🤖 AI Summary
The absence of publicly available, reproducible, high-quality synthetic datasets hinders systematic investigation into how synthetic data affects the generalization of text embedding models. Method: This work introduces the first large-scale, LLM-generated synthetic dataset released openly, coupled with a unified contrastive learning training framework and comprehensive multi-task downstream evaluation (including retrieval, clustering, and classification). Contribution/Results: Empirical analysis reveals that gains from synthetic data exhibit pronounced task locality—improvements are sparse and highly imbalanced across tasks. Significant performance trade-offs exist across tasks, with degradation observed in several cases. These findings expose fundamental limitations of current synthetic-data approaches for universal embedding modeling, challenging the prevailing assumption that synthetic data universally enhances robustness. The study provides critical empirical evidence to inform future data construction methodologies and evaluation paradigms in text representation learning.
📝 Abstract
Recent progress in developing general purpose text embedders has been driven by training on ever-growing corpora of synthetic LLM-generated data.
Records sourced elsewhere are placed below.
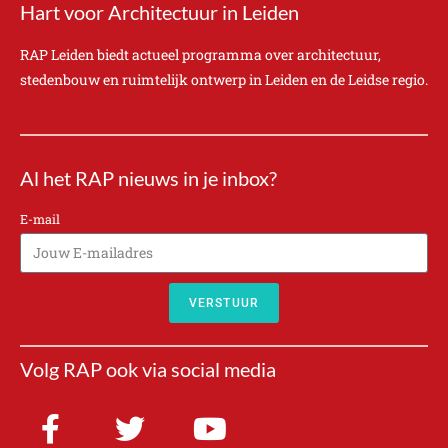
Hart voor Architectuur in Leiden
RAP Leiden biedt actueel programma over architectuur,
stedenbouw en ruimtelijk ontwerp in Leiden en de Leidse regio.
Al het RAP nieuws in je inbox?
E-mail
VERSTUUR
A
l
Volg RAP ook via social media
t
e
r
Nonetheless, no publicly available synthetic dataset exists, posing a barrier to studying its role for generalization. To address this issue, we first reproduce and publicly release the synthetic data proposed by Wang et al. (Mistral-E5). Our synthetic data is high quality and leads to consistent improvements in performance. Next, we critically examine where exactly synthetic data improves model generalization. Our analysis reveals that benefits from synthetic data are sparse and highly localized to individual datasets. Moreover, we observe trade-offs between the performance on different categories and data that benefits one task, degrades performance on another. Our findings highlight the limitations of current synthetic data approaches for building general-purpose embedders and challenge the notion that training on synthetic data leads to more robust embedding models across tasks.